• [Exercise aim]:
An exact copy of the data is required, with no pictures in it.

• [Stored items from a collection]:
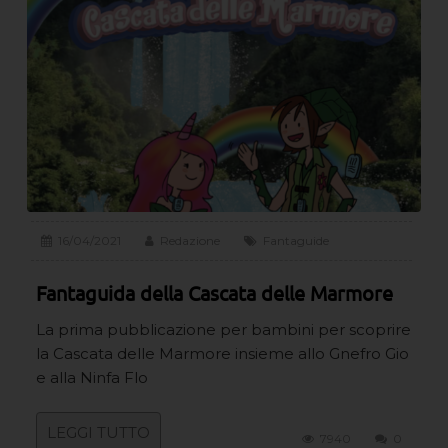
16/04/2021
Redazione
Fantaguide
Fantaguida della Cascata delle Marmore
La prima pubblicazione per bambini per scoprire
la Cascata delle Marmore insieme allo Gnefro Gio
e alla Ninfa Flo
LEGGI TUTTO
7940
0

• [Response to this task]:
16/04/2021
Redazione
Fantaguide
Fantaguida della Cascata delle Marmore
La prima pubblicazione per bambini per scoprire
la Cascata delle Marmore insieme allo Gnefro Gio
e alla Ninfa Flo
LEGGI TUTTO
7940
0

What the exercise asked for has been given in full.